Panda3D comes with a nice API suite to work with input devices. In particular, it has one for USB HIDs, and one for mouse and keyboard. What it does not have is a mechanism to build an abstraction over these devices, so that a developer can define them in terms of a set of buttons and axes, and it is a matter of configuration how actual inputs on devices are mapped to those abstract inputs. A game's logic should not be concerned with details like...

  • whether a 2D axis gets its values from a gamepad's stick or its four buttons, from WASD, or a dance pad.
  • how the player wants the inputs from the devices combined. There may be a different list of priorities for different abstract inputs with regard what devices should be checked. A player may prefer to control character movement on a gamepad, but functions like invoking and working in menus with the keyboard.
  • how input is preprocessed. Badly manufactured sticks create noise near the center, and may require a dead zone. An axis' amplitude may need to be scaled or squared.

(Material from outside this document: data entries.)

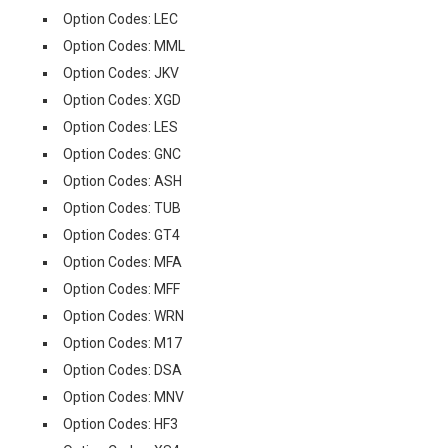
Option Codes: LEC
Option Codes: MML
Option Codes: JKV
Option Codes: XGD
Option Codes: LES
Option Codes: GNC
Option Codes: ASH
Option Codes: TUB
Option Codes: GT4
Option Codes: MFA
Option Codes: MFF
Option Codes: WRN
Option Codes: M17
Option Codes: DSA
Option Codes: MNV
Option Codes: HF3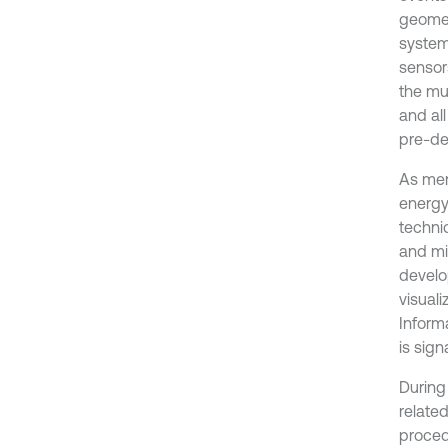
geomec
system
sensor
the mu
and al
pre-de
As ment
energy
techni
and mi
develo
visual
Inform
is sign
During
relate
proced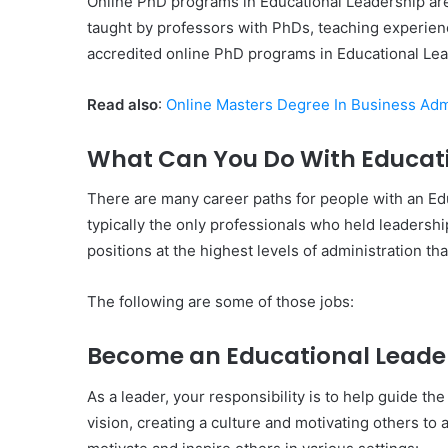
Online PhD programs in Educational Leadership a
taught by professors with PhDs, teaching experience
accredited online PhD programs in Educational Lea
Read also
:
Online Masters Degree In Business Adm
What Can You Do With Educati
There are many career paths for people with an Ed
typically the only professionals who held leadership
positions at the highest levels of administration th
The following are some of those jobs:
Become an Educational Leade
As a leader, your responsibility is to help guide th
vision, creating a culture and motivating others to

  • devices connecting or disconnecting. From a game developer's perspective, these events should be dealt with under the hood.
  • how devices are identified. A player may use two flight sticks for a space simulator. If they're of different makes, they can be identified "uniquely", and should be mappable independent of one another. Even with two identical sticks, there should be a way to check which is which ("Press trigger on left stick"), and label them accordingly. NOTE: Not implemented yet.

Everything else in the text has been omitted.